Problems facing the world demand statesmanship from serious leaders who simply don’t exist in the West, Milorad Dodik, the Serb member of the Bosnia-Herzegovina presidency, complained on Thursday. Russia's Vladimir Putin, Chinese leader Xi Jinping – and Turkish head-of-state Recep Tayyip Erdogan, to some extent – are the only leaders who can currently influence global affairs, Dodik said.
“There’s a serious deficit of leadership on the global scene. There are few leaders who can make decisions. Don’t tell me there are powerful persons in the West who can solve global issues with their involvement. I think there are maybe two or three serious leaders – President Putin, Xi, and maybe Erdogan,” Dodik said at the St. Petersburg International Economic Forum (SPIEF).
Problems currently troubling the world require “a strong response from strong leaders,” Dodik argued, “statesmen who can ignore the everyday noise to make far-reaching decisions whose benefits may only be felt by future generations.”
Dodik, a social-democrat who has shaped Bosnian politics since 2006, brought to Russia some of the lessons of the 1990s Balkan wars, which carved up Yugoslavia and established Western-backed protectorates in its stead.
“The West wants to have countries be its vassals or wards, nothing else.
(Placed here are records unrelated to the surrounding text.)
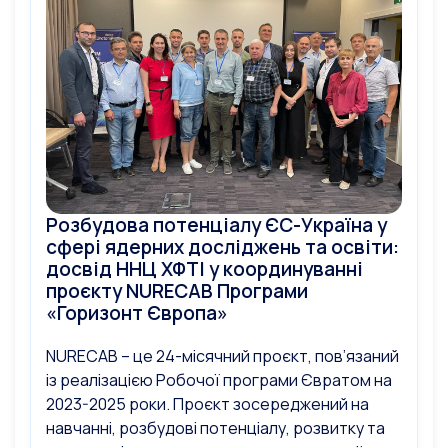
Розбудова потенціалу ЄС-Україна у
сфері ядерних досліджень та освіти:
досвід ННЦ ХФТІ у координуванні
проєкту NURECAB Програми
«Горизонт Європа»
NURECAB – це 24-місячний проєкт, пов’язаний
із реалізацією Робочої програми Євратом на
2023-2025 роки. Проєкт зосереджений на
навчанні, розбудові потенціалу, розвитку та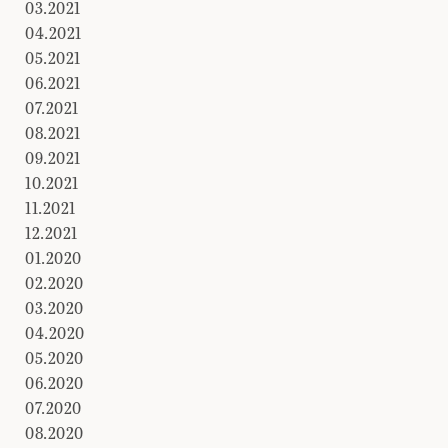
03.2021
04.2021
05.2021
06.2021
07.2021
08.2021
09.2021
10.2021
11.2021
12.2021
01.2020
02.2020
03.2020
04.2020
05.2020
06.2020
07.2020
08.2020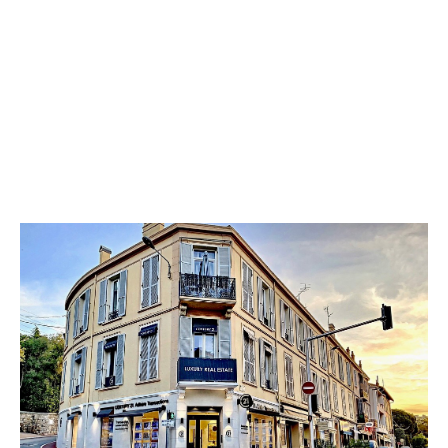
CENTURY 21 Adhère Transactions
65 avenue Maréchal Juin
CANNES - 06400
Envoyer un message
Téléphoner à l'agence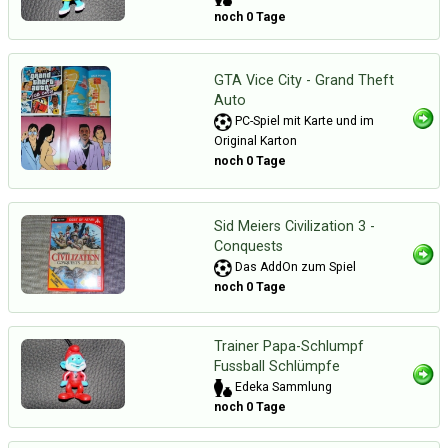
noch 0 Tage
GTA Vice City - Grand Theft
Auto
PC-Spiel mit Karte und im
Original Karton
noch 0 Tage
Sid Meiers Civilization 3 -
Conquests
Das AddOn zum Spiel
noch 0 Tage
Trainer Papa-Schlumpf
Fussball Schlümpfe
Edeka Sammlung
noch 0 Tage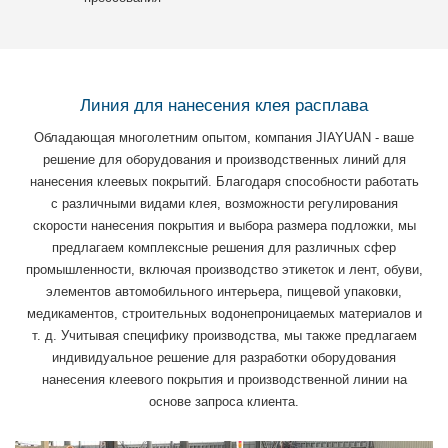
Линия для нанесения клея расплава
Обладающая многолетним опытом, компания JIAYUAN - ваше
решение для оборудования и производственных линий для
нанесения клеевых покрытий. Благодаря способности работать
с различными видами клея, возможности регулирования
скорости нанесения покрытия и выбора размера подложки, мы
предлагаем комплексные решения для различных сфер
промышленности, включая производство этикеток и лент, обуви,
элементов автомобильного интерьера, пищевой упаковки,
медикаментов, строительных водонепроницаемых материалов и
т. д. Учитывая специфику производства, мы также предлагаем
индивидуальное решение для разработки оборудования
нанесения клеевого покрытия и производственной линии на
основе запроса клиента.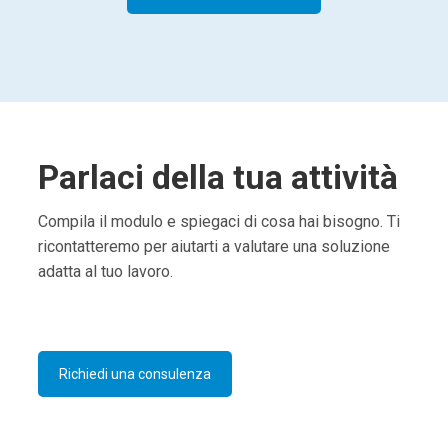
Parlaci della tua attività
Compila il modulo e spiegaci di cosa hai bisogno. Ti
ricontatteremo per aiutarti a valutare una soluzione
adatta al tuo lavoro.
Richiedi una consulenza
That’s unprecedented in history. But I think that system has just crashed,” he told the panel in St. Petersburg, pointing to the example of Bosnia as a de facto protectorate.
Since the end of the civil war in 1995, the country has had a “high representative” who imposes laws and even amends the constitution, Dodik noted, calling that office “a synonym for failure of that liberal American world, which in 27 years with that power and military presence … has not managed to fix or stabilize Bosnia.”
Russia refused to be a vassal but offered to be a partner instead, Dodik said, and was rejected – which is why the current conflict in Ukraine isn’t between Moscow and Kiev, but a “a global contest of wills, in which those who allegedly aren’t taking part – the West – wish to win.” Except the West also wants to officially stay out of the war, so they seek victory by sending weapons to Kiev and “fighting to the last Ukrainian,” he added.
Urging a swift end to the violence, Dodik blamed the “irresponsible” Ukrainian government that “fell for the Western narratives” of a better life as a member of the EU and NATO. “Of course, that was all a lie no one could actually make true,” he said.
The Bosnian Serb leader pointed out that the West now insists on the sovereignty and territorial integrity of Ukraine but didn’t care for them in the case of Serbia, when it “carved out” the province of Kosovo in 1999, declared its independence in 2008, and now demands Belgrade recognize it as such.
Meanwhile, the West accuses Moscow of “malign influence” in the Balkans, but “it wasn’t the Russians bombing us with depleted uranium,” Dodik said, or shutting down all dissent while professing to believe in free speech and property rights.
Dodik’s insistence on Serb sovereignty in Bosnia in line with the 1995 peace accords has put him at odds with Western capitals, with the US and later the UK putting him on their sanctions blacklist claiming his “rhetoric” was undermining the peace.